EXAMPLE 285 2,3-Dihydro-2-[1-[3-phenyl-3-(4-propylphenyl)propyl]-4-piperidinyl]-1H-isoindol-1-one, monohydrochloride STR169 To a suspension of magnesium turnings (1.0 g, 41.2 mmol) in THF (8.2 mL) was added a solution of 1-bromo-4-propylbenzene (Aldrich) (1.64 g, 8.20 mmol) in THF (8.2 mL). The reaction was refluxed for 1.5 h, then cooled to RT. The Grignard solution was cannulated then titrated against 1.0M isopropanol in toluene using 2,2-biquinoline as an indicator to give title compound (0.35M, 70%) as a black solution. STR170 To a solution of Example 284 compound (500 mg, 1.37 mmol) in THF (8 mL) was added dropwise at 0 C. a solution of Part A compound (4.3 mL, 1.51 mmol). The reaction was stirred at 0 C. for 3 h then warmed to RT for 3 h. The reaction was quenched with saturated ammonium chloride solution (3 mL). Ethyl ether (200 mL) was added and the organic was washed with water (2*50 mL), brine (2*50 mL) and dried over MgSO4. Evaporation gave title compound (400 mg, 63%) as a crude oil., 119-91-5

The synthetic route of 119-91-5 has been constantly updated, and we look forward to future research findings.

Reference£º
Patent; Bristol-Myers Squibb Company; US5739135; (1998); A;,
Metal catalyst and ligand design
Ligand Template Strategies for Catalyst Encapsulation – NCBI

787-70-2, [1,1′-Biphenyl]-4,4′-dicarboxylic acid is a catalyst-ligand compound, ?involved in a variety of chemical synthesis. Rlated chemical reaction is continuously updated,787-70-2

A mixture of H2BPDC (0.097g, 0.4mmol), Melamine (0.050g, 0.4mmol), DMF (4mL), ethanol (4mL) and H2O (4mL) was sealed into a 20mL Teflon-lined stainless-steel reactor and heated at 105C for 3days under autogenous pressure, and then followed by slowly cooling to room temperature at a rate of 1.7C¡¤h-1. The obtained flavescens cuboid-like crystals of 1 were collected (yield: 80 % based on Melamine) after washing with ethanol and drying in air. Elemental analysis: calcd. (%) for C20H30N12O8: C: 42.40, H: 5.34, N: 29.67, O: 22.59; found: C: 42.11, H: 5.81, N: 29.32, O: 22.76. FT-IR (KBr, 4000-500cm-1)=3380(w), 2667(w), 1890(m), 1686(vs), 1632(s), 1509(vs), 1390(m), 1205(m), 1009(w), 1004(m), 850(s), 760(s), 700(s) cm-1.

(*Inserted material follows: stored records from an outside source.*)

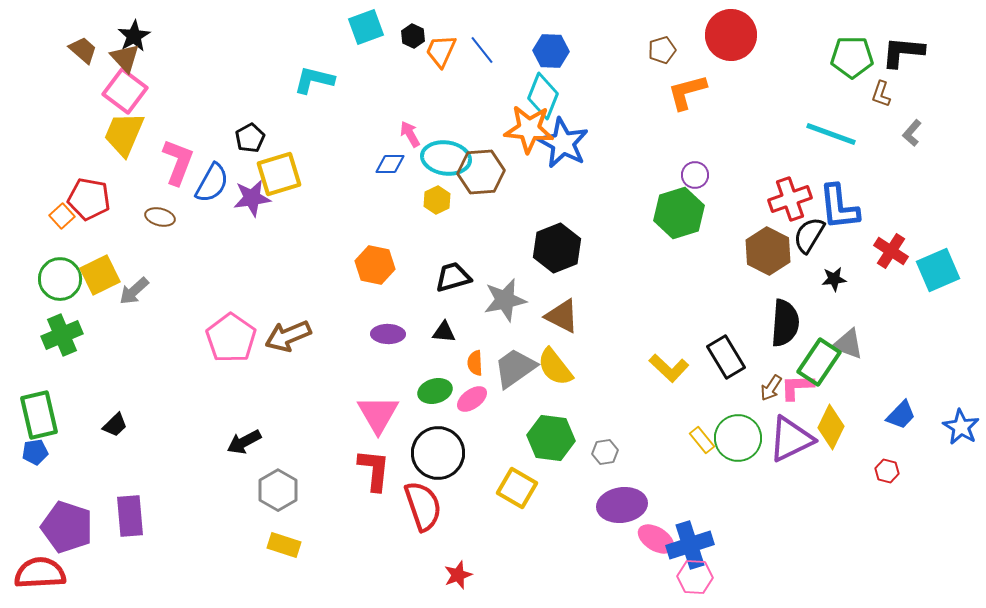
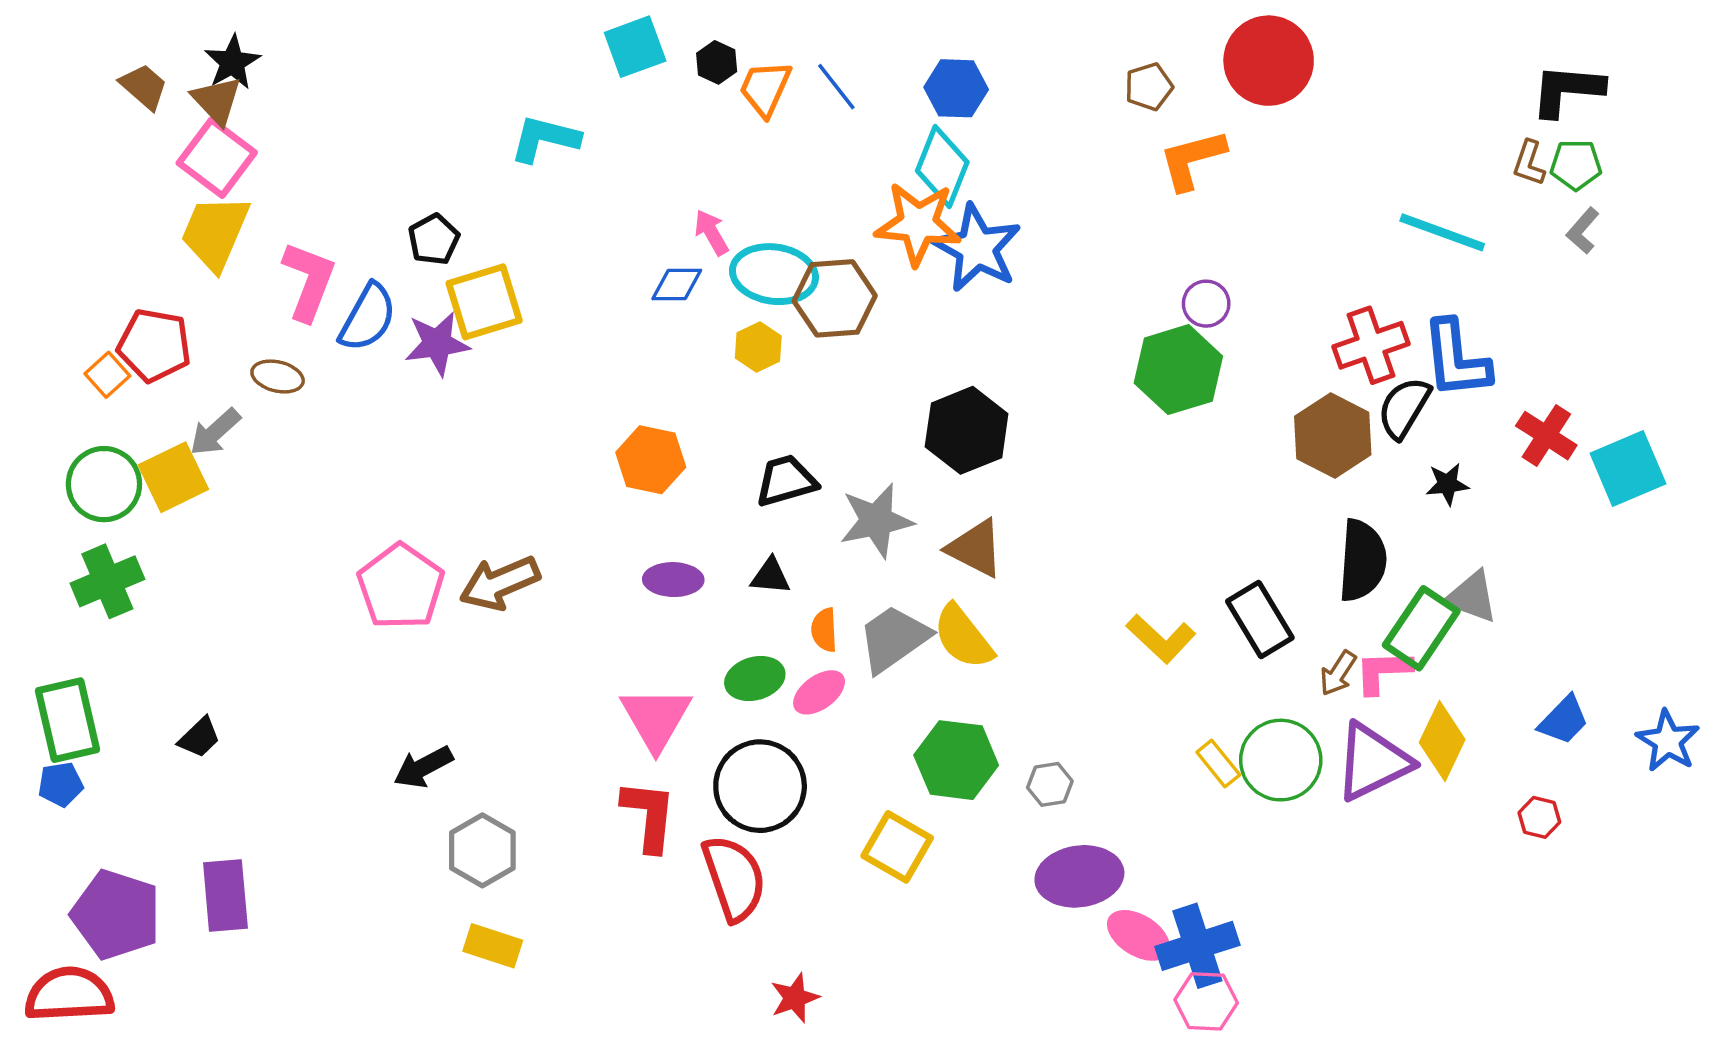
green pentagon: (852, 57) -> (1576, 165), moved, size x0.7
gray arrow: (134, 291) -> (215, 432), moved

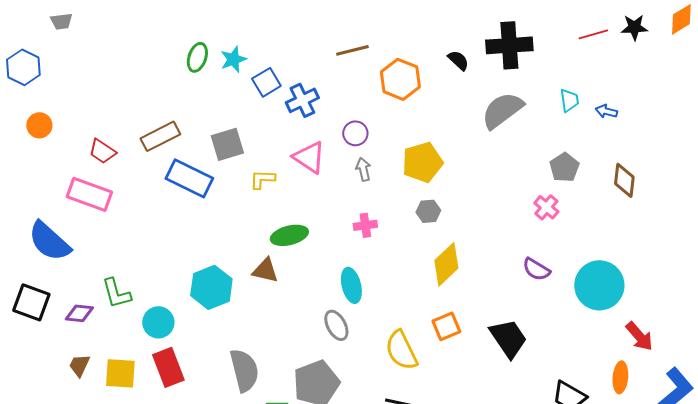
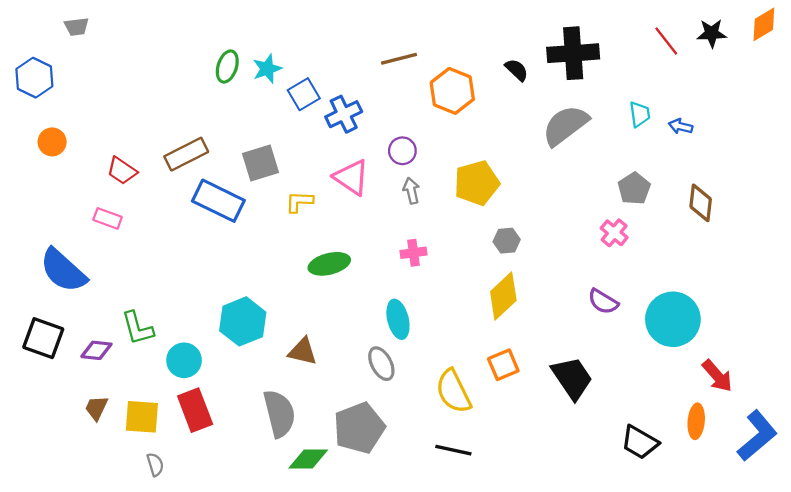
red line: (593, 34) -> (666, 41), turned 68
pink rectangle: (89, 194) -> (108, 218), size x0.6
gray hexagon: (428, 211) -> (507, 241), moved
brown triangle: (265, 270) -> (303, 351), moved

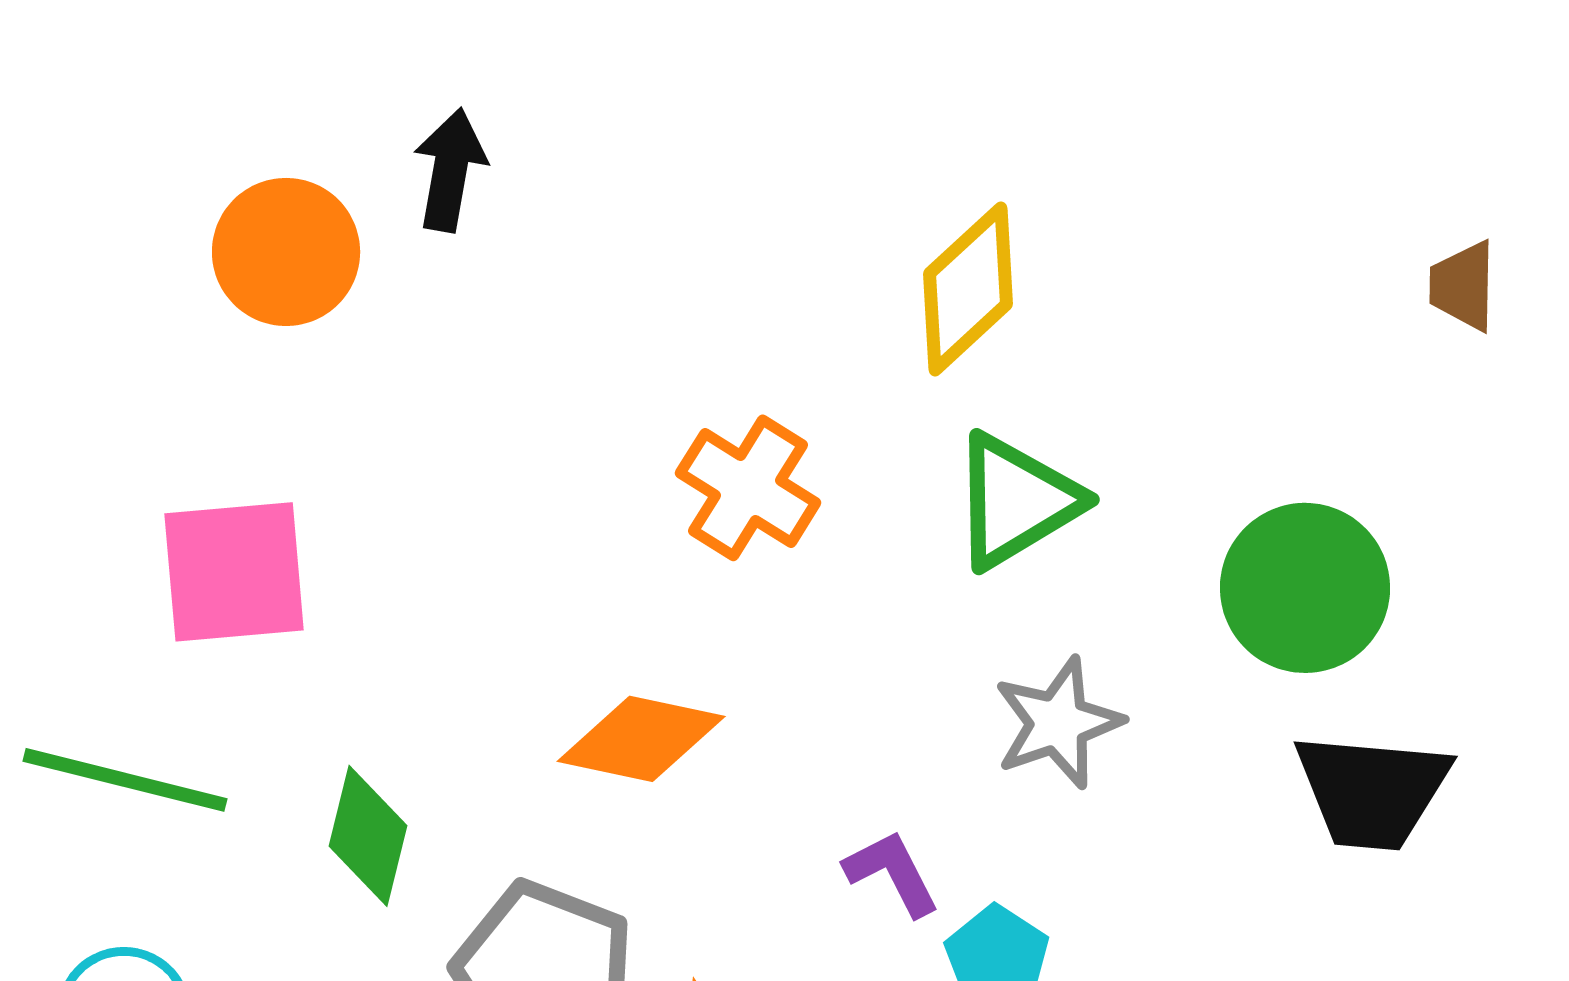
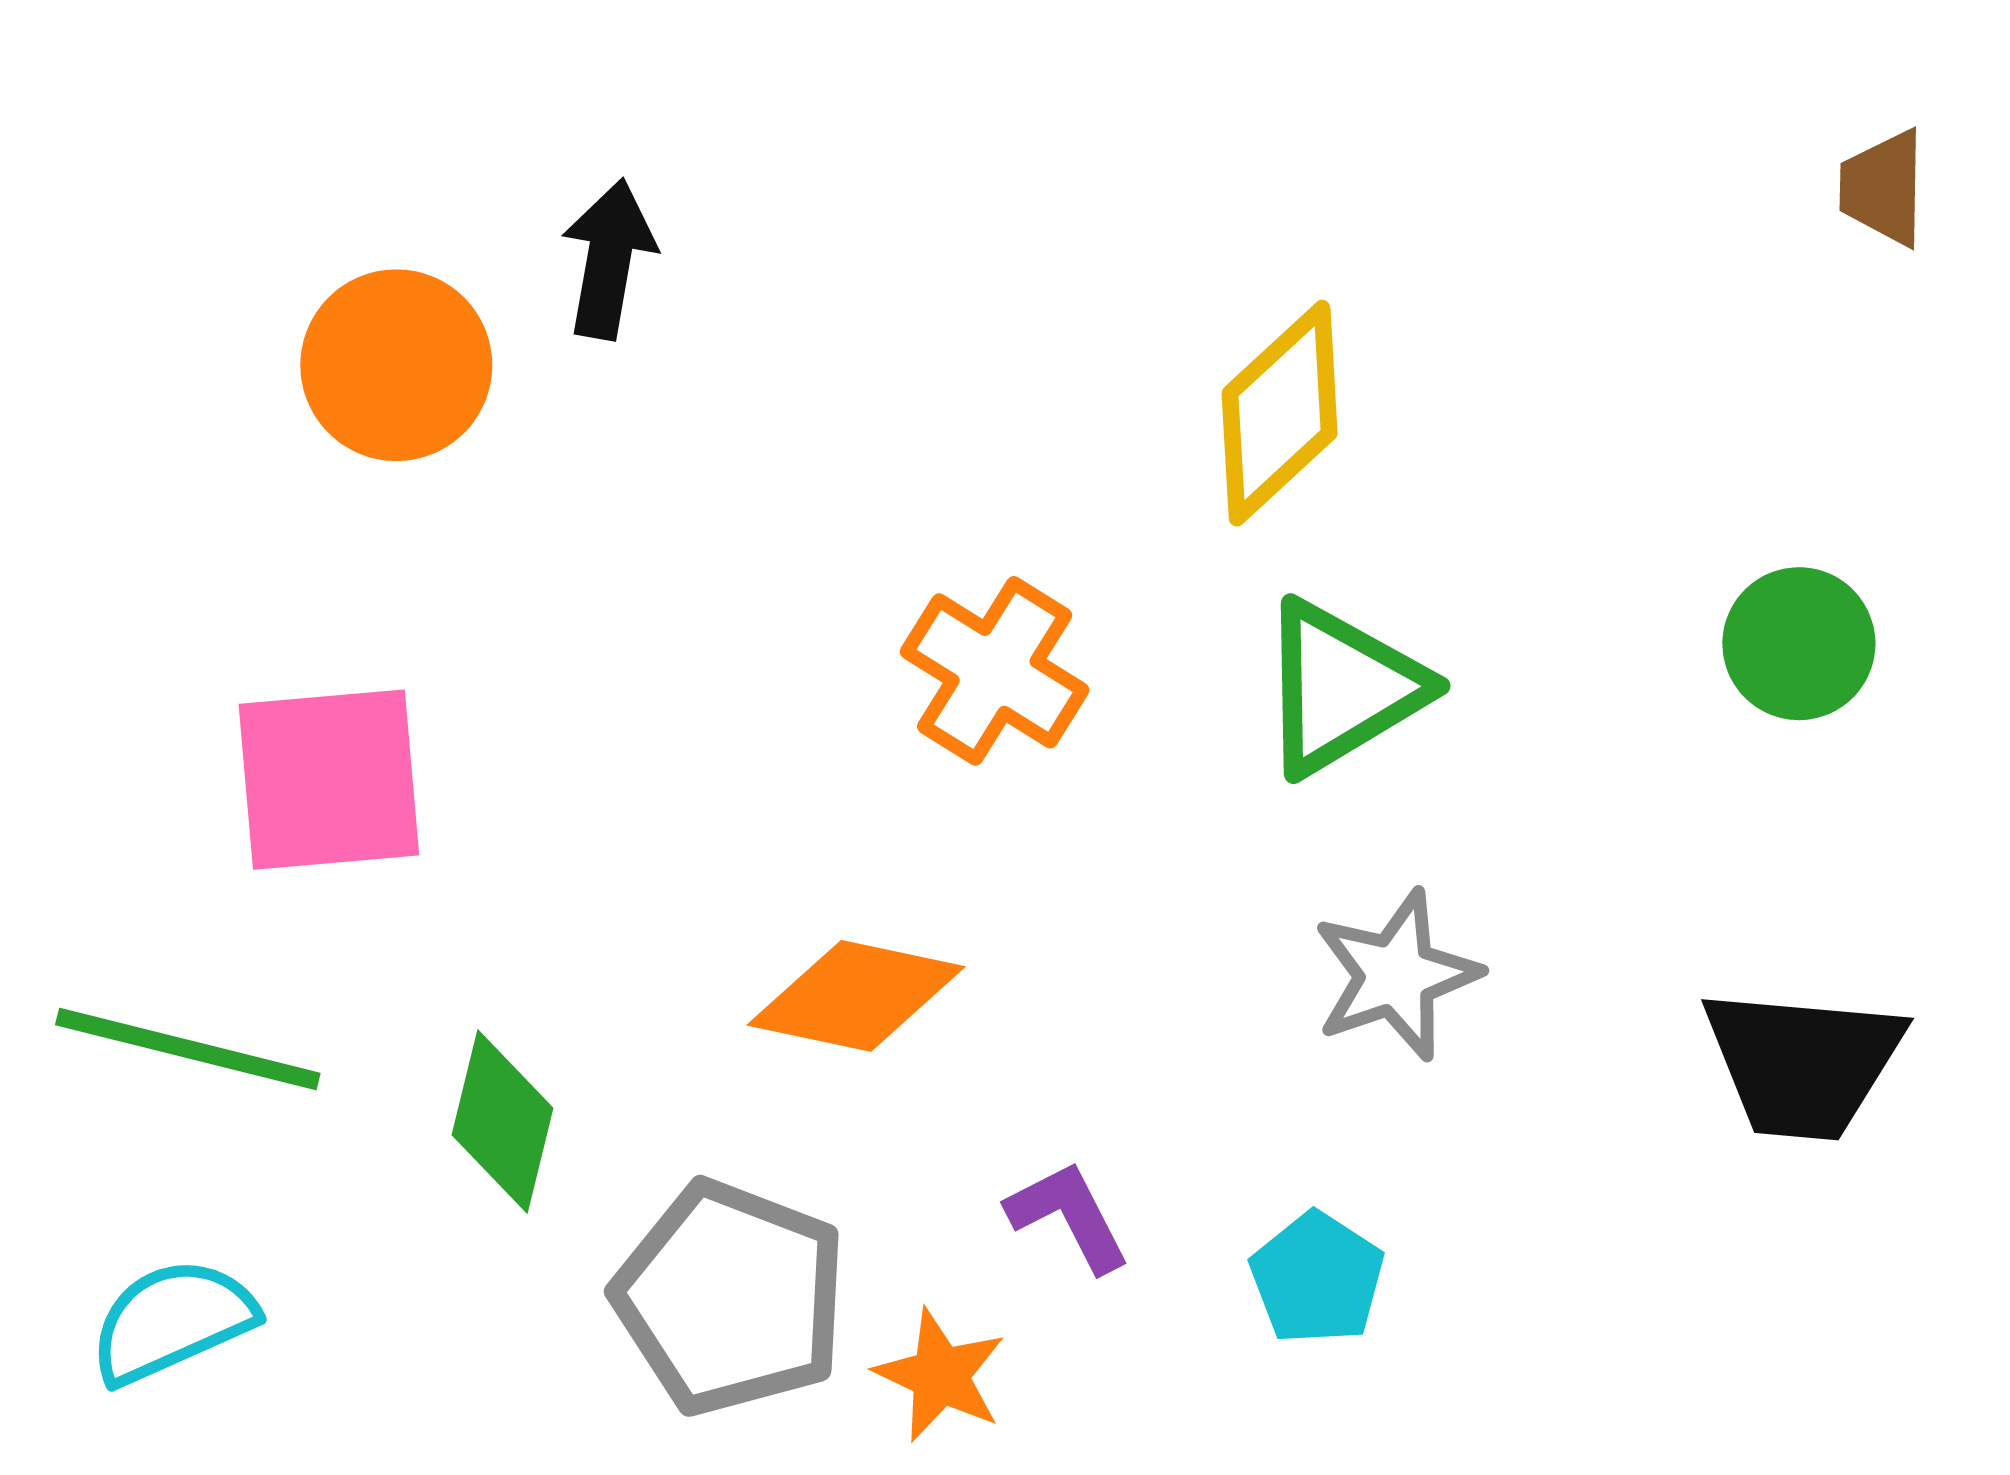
brown trapezoid: (1463, 286) -> (1883, 188), moved
green circle: (1305, 588) -> (1799, 644), moved, size x0.7
purple L-shape: (892, 873) -> (1068, 1216), moved

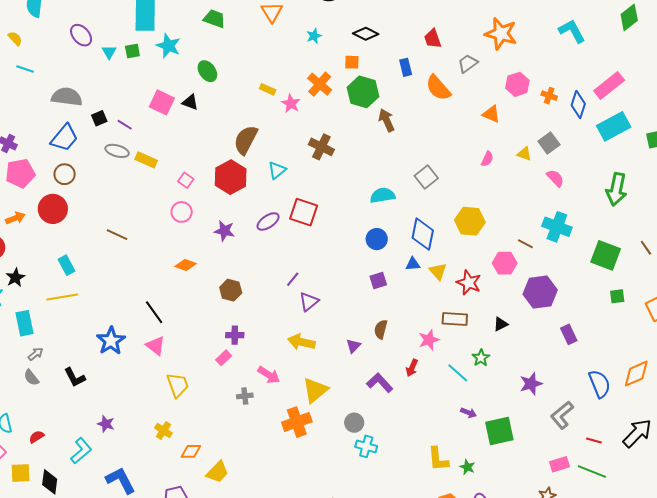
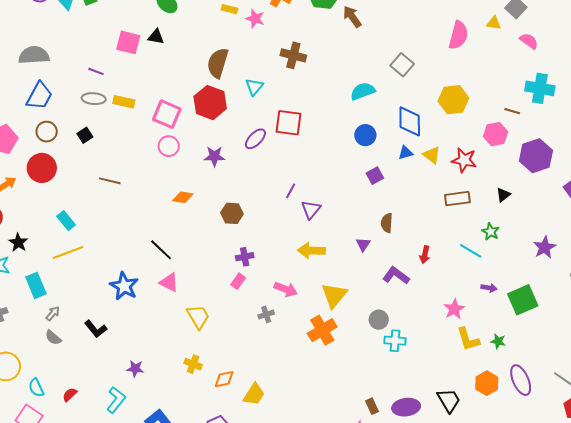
black square: (99, 118) -> (85, 135), moved
pink semicircle: (487, 159) -> (458, 35), size x1.8
pink square: (186, 180) -> (167, 114), size x1.8
pink star: (429, 340) -> (454, 309), moved

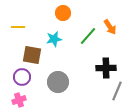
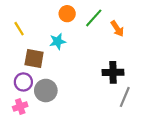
yellow line: (18, 27) -> (19, 29), turned 56
green line: (88, 36) -> (94, 18), moved
gray circle: (58, 82) -> (46, 91), moved

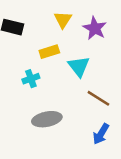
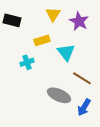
gray ellipse: (47, 119) -> (59, 95), moved, turned 35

The synthetic route of 787-70-2 has been constantly updated, and we look forward to future research findings.

Reference£º
Article; Liu, Ruichao; Liu, Jie; Yan, Xiangzhen; Yuan, Chunxue; Polyhedron; vol. 157; (2019); p. 1 – 5;,
Metal catalyst and ligand design
Ligand Template Strategies for Catalyst Encapsulation – NCBI

2304-30-5, Tetrabutylphosphonium chloride is a catalyst-ligand compound, ?involved in a variety of chemical synthesis. Rlated chemical reaction is continuously updated,2304-30-5

EXAMPLE 2 2-Benzylthio-5-chlorophenylisonitrile A reaction flask was charged under a nitrogen atmosphere with 6 g (0.03 mole) of 2-mercapto-5-chloroaniline hydrochloride, 4 g (0.03 mole) of benzyl chloride, 5 ml of 50% aqueous sodium hydroxide, and 250 mg of tetra-n-butylphosphonium chloride. The mixture was heated to reflux for two hours, and 3 ml each of benzene and water were added. The organic phase was then washed with a 10% caustic solution and evaporated to yield 8.1 g of a black oil, confirmed by mass spectroscopy to be 2-benzylthio-5-chloroaniline. A reaction flask was then charged with 6 g (0.02 mole) of this product, 5 ml of chloroform, 10 ml of methylene chloride, 10 ml of 50% aqueous sodium hydroxide solution, and 100 mg of benzyltriethylammonium chloride. The procedure of Example 1 was then followed, producing 6 g of a black oil, which was passed through an alumina chromatography column with hexane, followed by a hexane-benzene mixture.

2304-30-5 Tetrabutylphosphonium chloride 75311, acatalyst-ligand compound, is more and more widely used in various fields.

Reference£º
Patent; Stauffer Chemical Company; US4380468; (1983); A;,
Metal catalyst and ligand design
Ligand Template Strategies for Catalyst Encapsulation – NCBI

With the rapid development and complex challenges of chemical substances, new drug synthesis pathways are usually the most effective.39069-02-8,2,9-Dibromo-1,10-phenanthroline,as a common compound, the synthetic route is as follows.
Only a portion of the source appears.